In our early experience, one patient was readmitted to the hospital because of splenic artery pseudoaneurysm and required reoperation with intensive care. This type of unique complication might result from thermal damage by an ultrasonic energy device, and was previously reported at the same vessel (splenic artery) in a large-scale study of laparoscopic distal gastrectomy with lymph node dissection.22 In particular, the use of an energy-based device should be considered much more cautiously in SIDG because no effective assistance is available to avoid possible thermal injury to adjacent tissues, including major vessels. According to Japanese treatment guidelines for performing distal gastrectomy, dissection around the splenic artery is not mandatory.16 Therefore, if we paid strict attention to such guidelines, serious complications related to pseudoaneurysm around the splenic artery could be prevented.

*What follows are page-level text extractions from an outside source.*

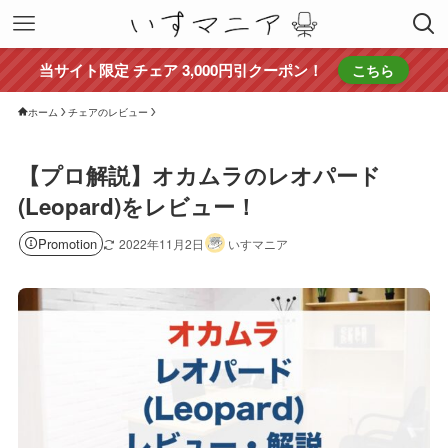
当サイト限定 チェア 3,000円引クーポン！
こちら
ホーム
チェアのレビュー
【プロ解説】オカムラのレオパード
(Leopard)をレビュー！
Promotion
2022年11月2日
いすマニア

This study has several limitations. First, it was retrospective and examined only a small number of cases. However, we believe that our study has introduced a new alternative and comparable reconstruction method for SIDG, and that it represents an important step toward experience with SIDG. Second, SIDG may have limited utility for obese patients because it is more difficult to create a good surgical field in these patients. Third, because no assistance is available during the operation, SIDG may have serious disadvantages when unexpected intraoperative complications, such as a major vessel injury, occur. Therefore, SIDG should be performed only by an experienced laparoscopic surgeon, and larger-scale studies are necessary to validate the clinical implications and safety of SIDG.
We introduced a novel anastomosis technique, uDelta, for gastroduodenostomy after pure SIDG. After carefully considering indications, uDelta can become a feasible and reproducible reconstruction option after SIDG for early gastric cancer. It is also expected to become a useful technique for multiport TLDG with Billroth I anastomosis.
Acknowledgments
This study was supported by a grant (1320270) from the National R&D Program for Cancer Control, Ministry of Health & Welfare, Republic of Korea.